Find the word "פנקס" in the records below. List each line containing it.
(Dataset Opens)
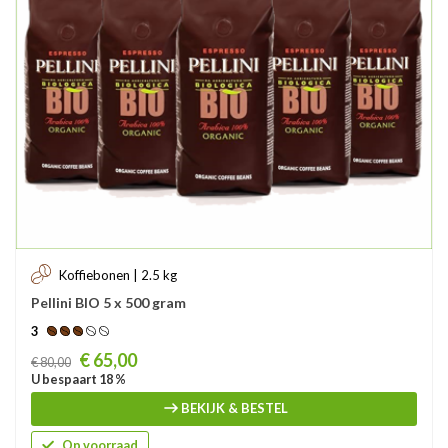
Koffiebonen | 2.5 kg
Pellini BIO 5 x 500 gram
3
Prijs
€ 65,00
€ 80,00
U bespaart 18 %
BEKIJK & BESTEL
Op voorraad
(Dataset Closes)
(Dataset Opens)
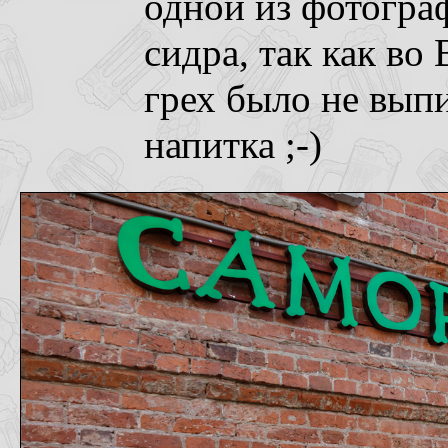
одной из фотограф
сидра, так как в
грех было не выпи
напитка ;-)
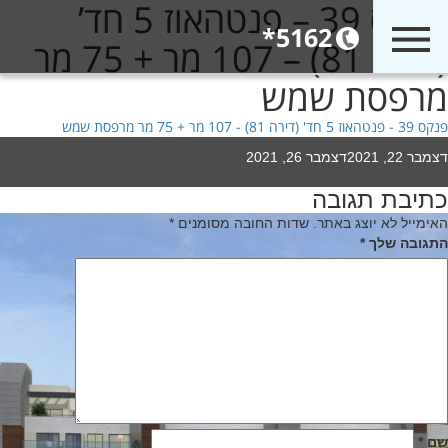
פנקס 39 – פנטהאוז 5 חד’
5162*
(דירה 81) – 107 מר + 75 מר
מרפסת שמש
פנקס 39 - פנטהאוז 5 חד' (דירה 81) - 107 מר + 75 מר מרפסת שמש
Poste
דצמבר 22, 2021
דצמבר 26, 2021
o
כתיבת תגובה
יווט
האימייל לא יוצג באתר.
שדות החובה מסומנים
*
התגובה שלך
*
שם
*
(Dataset Closes)
### Task output
פנקס 39 – פנטהאוז 5 חד’
פנקס 39 - פנטהאוז 5 חד' (דירה 81) - 107 מר + 75 מר מרפסת שמש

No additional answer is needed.